Situation is this. DD is nearly 16, DS is 11. Both have lived with me for the last 10 years, six of which have been about 100 miles from their mum. Contact has been pretty much alternate weekends and some school holidays.
For the last 2-3 years DD has dreaded going up for half the summer holidays. Usually because she doesn't get on with her mum that well but this time she says it has been ok so far. But her reluctance now is because she says it's too long to be away from home and her friends/BF and us. To make matters worse, some of the time their mum goes to work in the mornings and doesn't return until nearly 7pm. So kids are sat at home bored since they don't know anyone and she lives in the middle of nowhere so they can't even pop out to the shops.

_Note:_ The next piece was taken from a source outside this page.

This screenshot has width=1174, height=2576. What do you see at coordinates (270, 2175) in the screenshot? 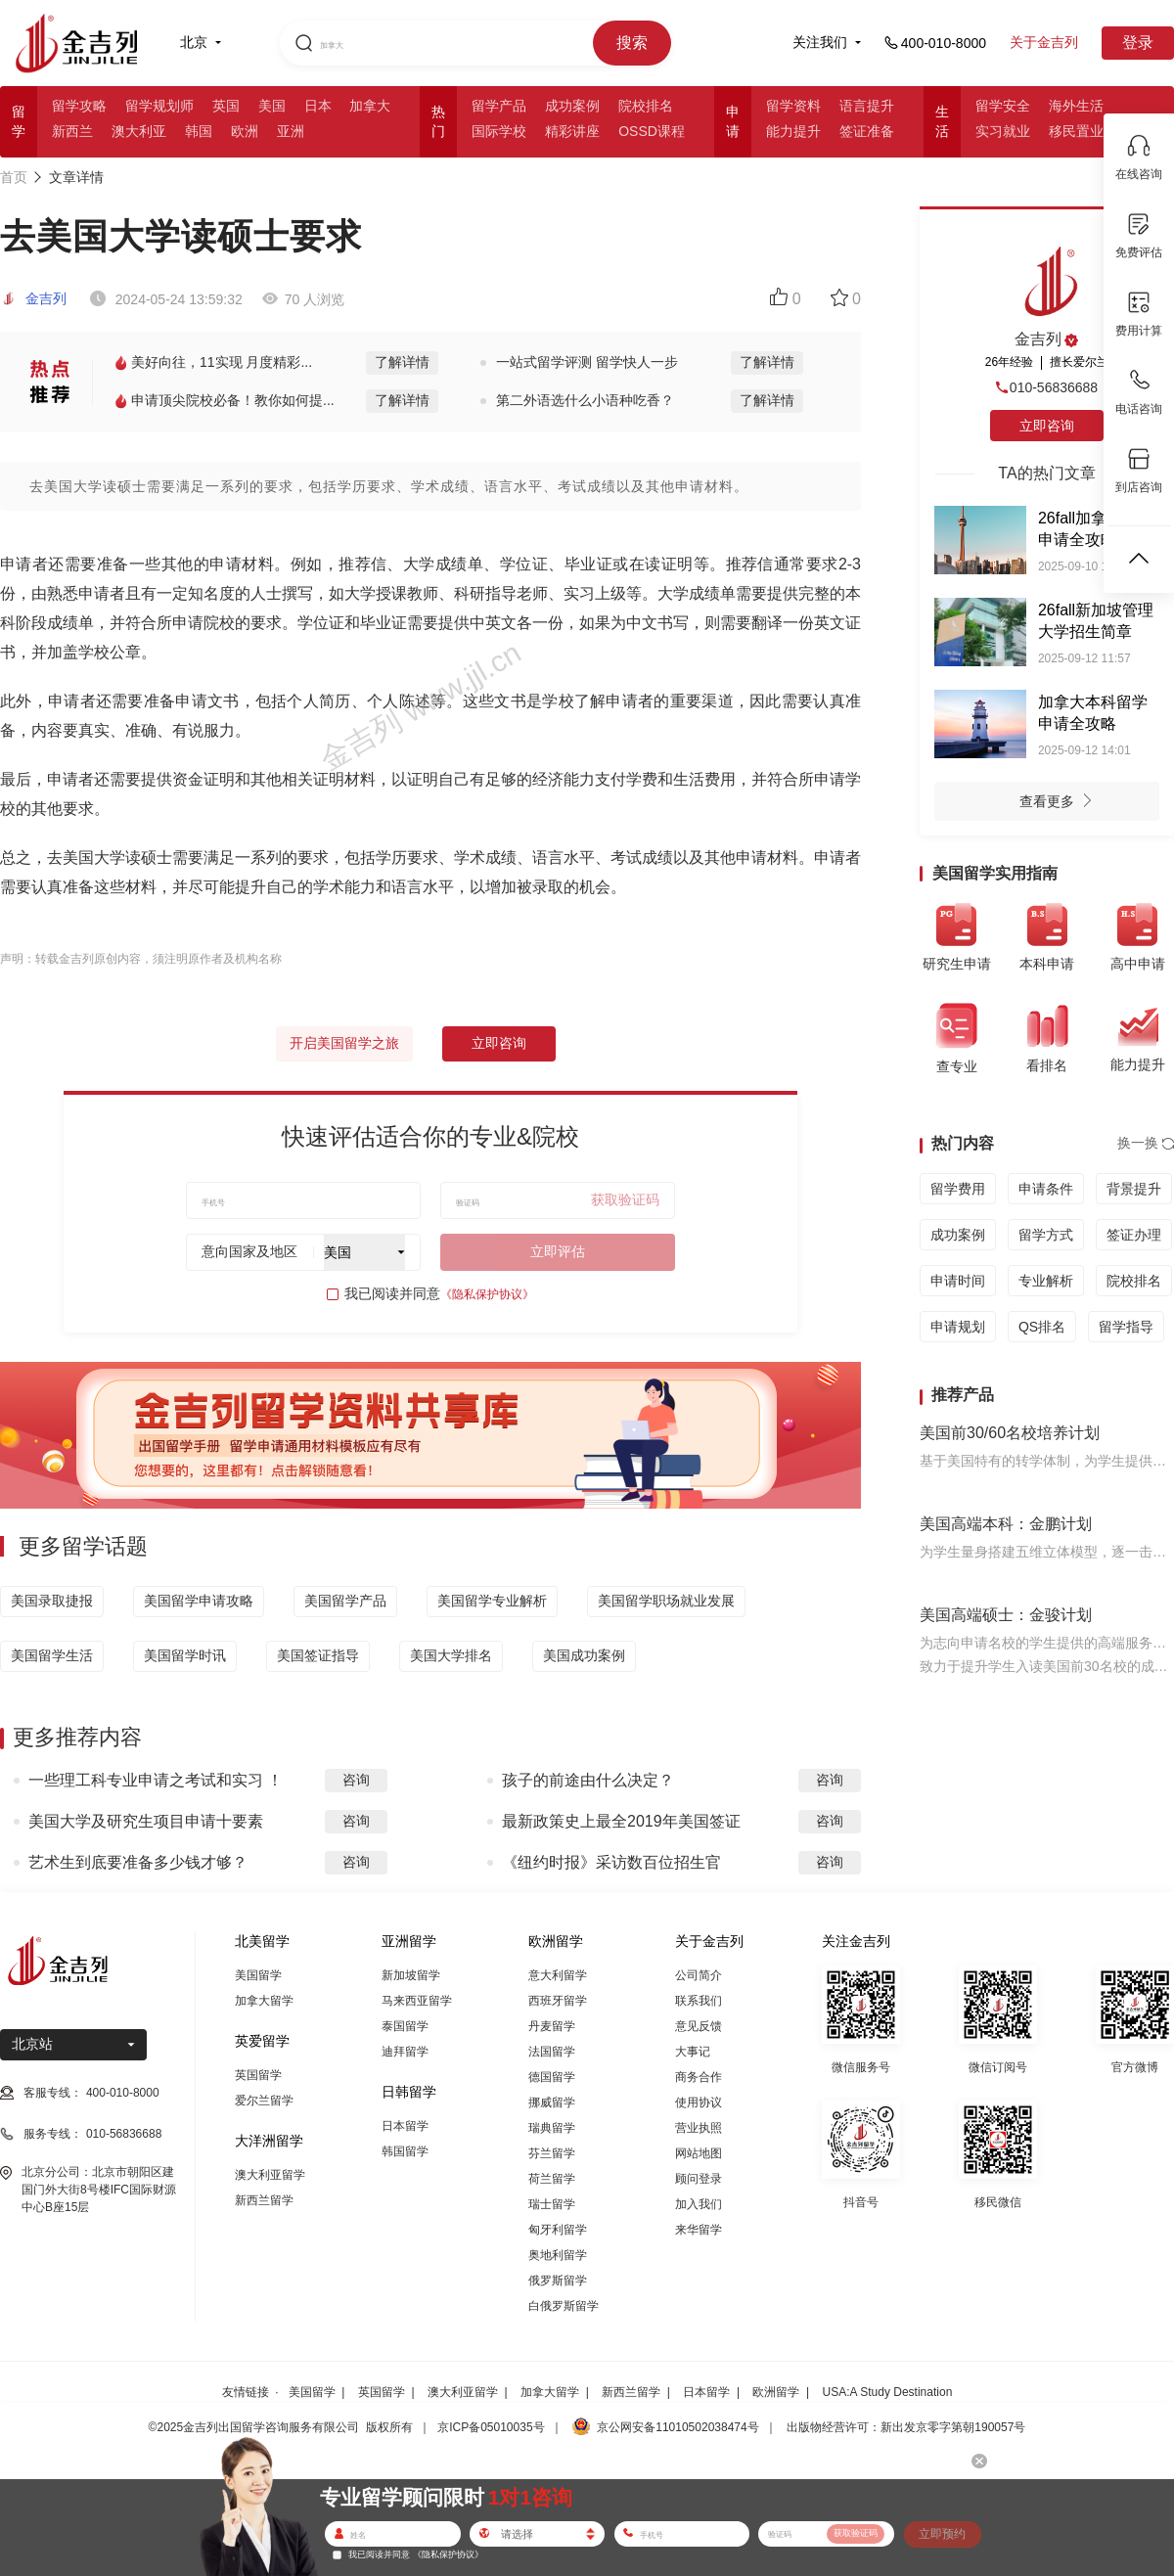 I see `澳大利亚留学` at bounding box center [270, 2175].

So AIBU to tell DD that she doesn't have to go for long stints but she should continue with alternate weekends? Don't get me wrong, I want her to maintain contact with her mum but having seen how upset she is and how desperately unhappy she is that I don't see the value of sending her at her age if she doesn't want to go. Surely it's better to send a happy child for an alternate weekend than an upset child for week(s)?

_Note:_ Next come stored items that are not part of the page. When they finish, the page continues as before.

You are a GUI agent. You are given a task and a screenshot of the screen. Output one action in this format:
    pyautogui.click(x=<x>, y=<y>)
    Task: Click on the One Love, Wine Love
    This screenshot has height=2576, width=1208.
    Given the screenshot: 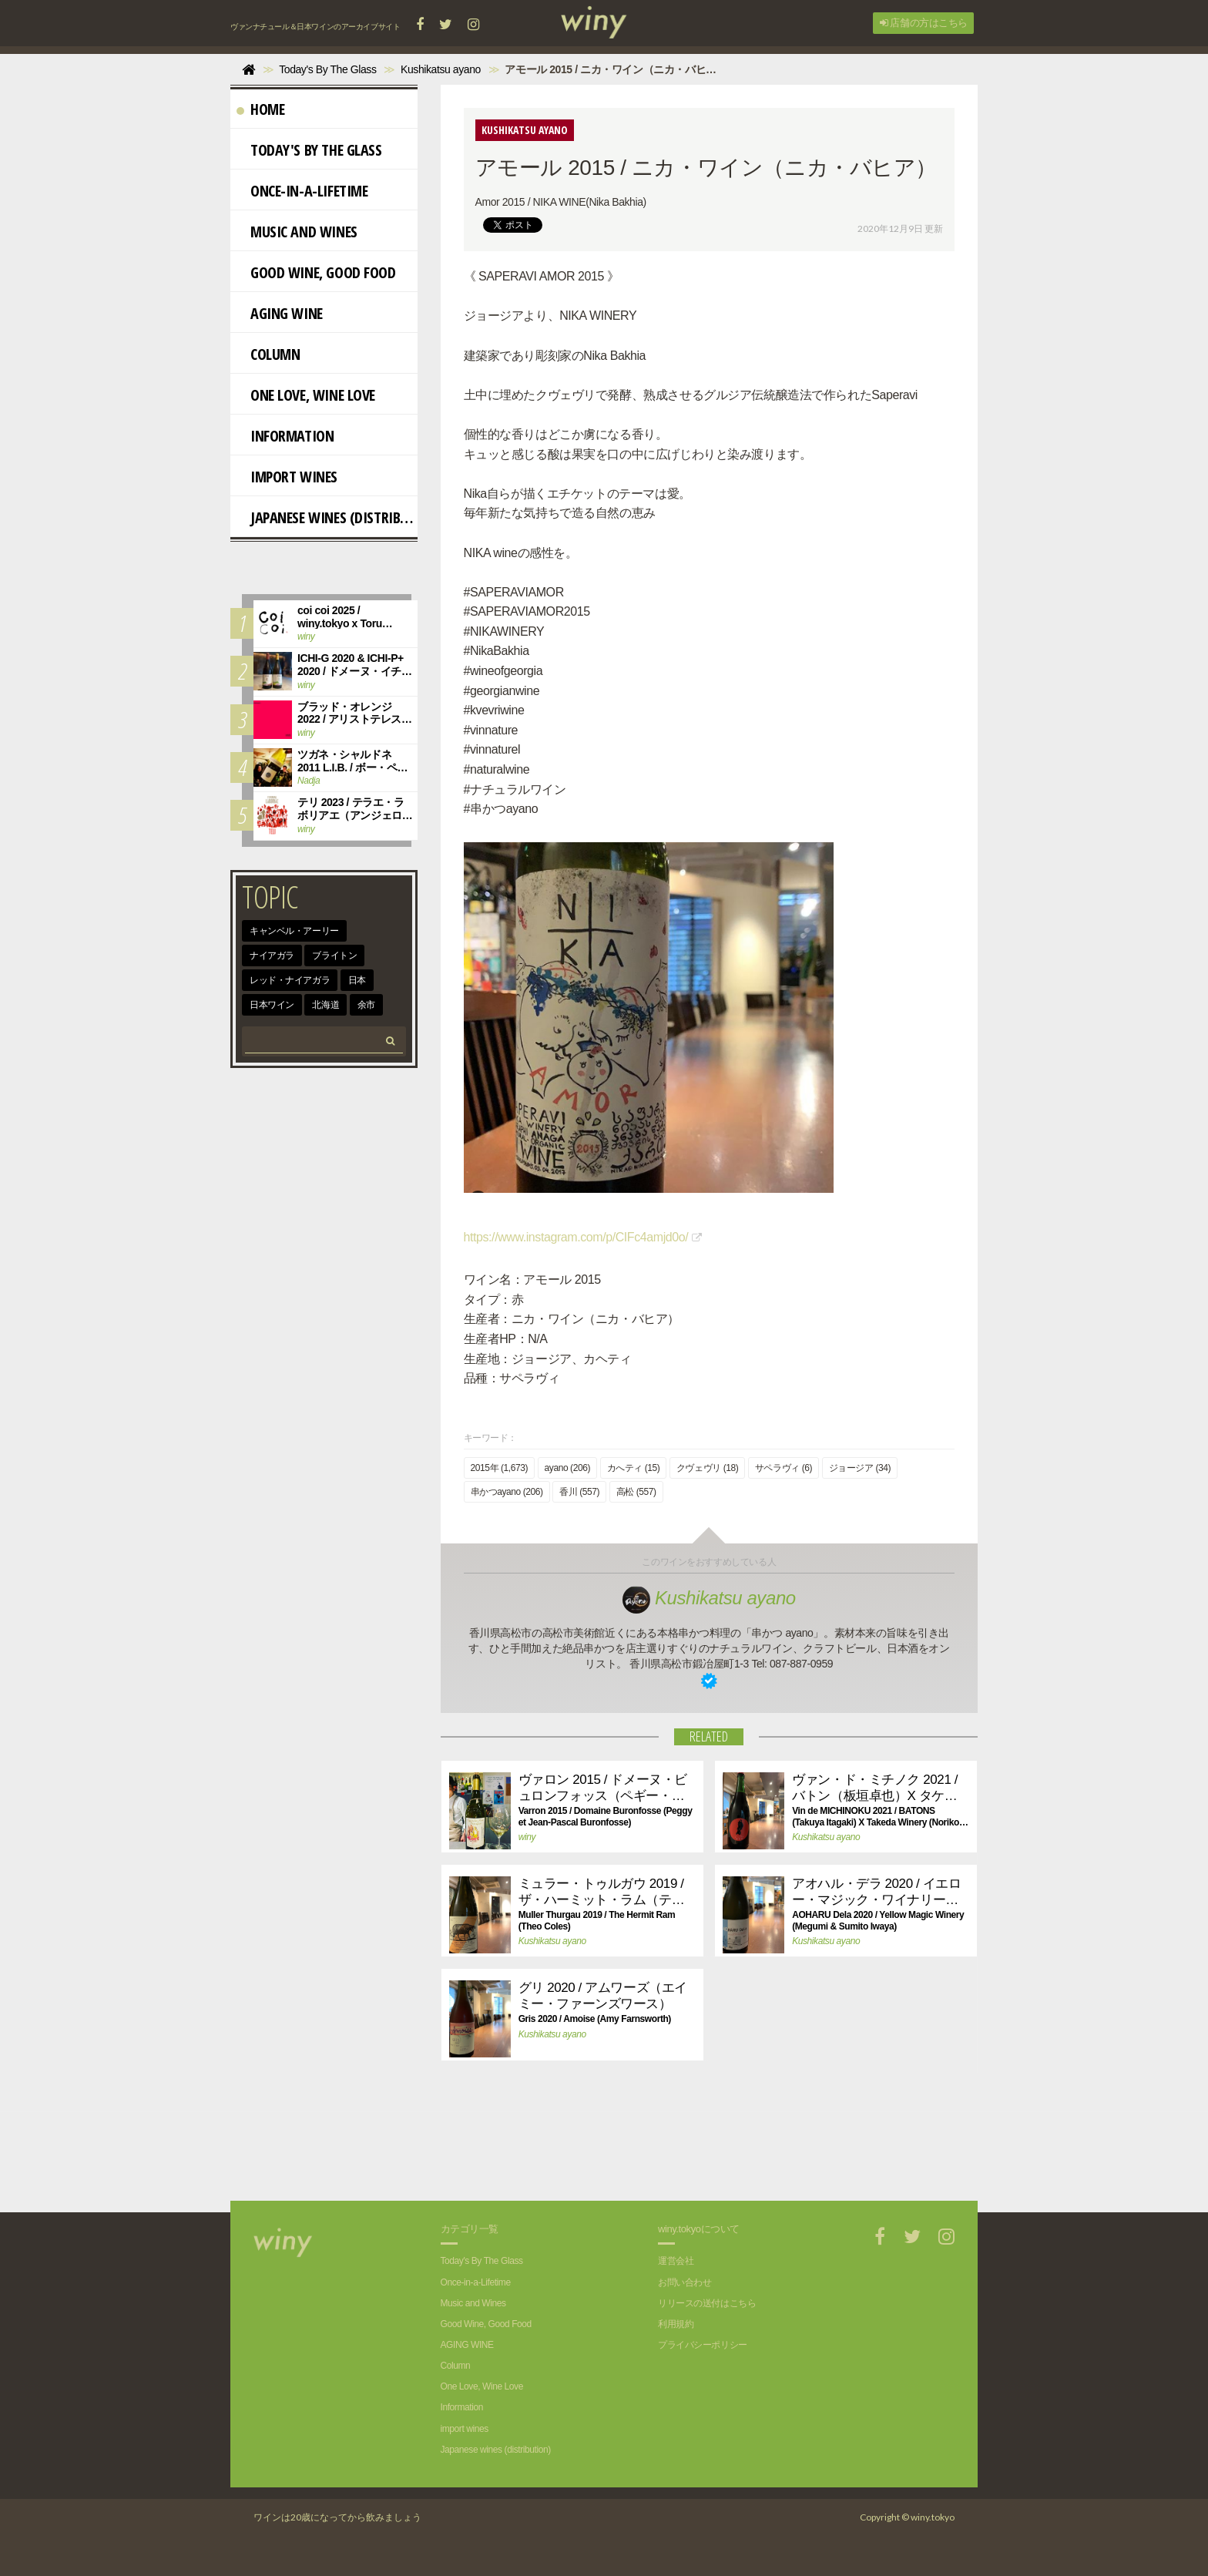 What is the action you would take?
    pyautogui.click(x=306, y=395)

What makes matters worse is that their mum seems to be utterly incapable of maintaining any relationship with anyone. Any friends she makes never seem to last. And not one of her own family speak to her anymore, not even her own father. DD was sobbing last night because her auntie has told their mum she doesn't want to see any of them anymore due to 'differences in opinion' and DD is inconsolable that she won't see her cousins anymore and never got to say goodbye.
So DD is also feeling very guilty that by saying she doesn't want to go up as much anymore that her mum will have no-one. What really pissed me off is that apparently mum keeps telling the kids that they need to make her happy because she has no-one else. AIBU to think that the kids are not responsible for her happiness, she is!?!?! I'm happy when my kids are happy.
My stance so far has been to give DD my support but that the decision is ultimately hers. But she's also quite afraid of her mum's temper as well as desperate not to upset her and leave her 'all alone'. Do I continue to take a back seat and let things unravel or tell mum how DD really feels?
If you've made it this far then I thank you! I never meant it to be a saga.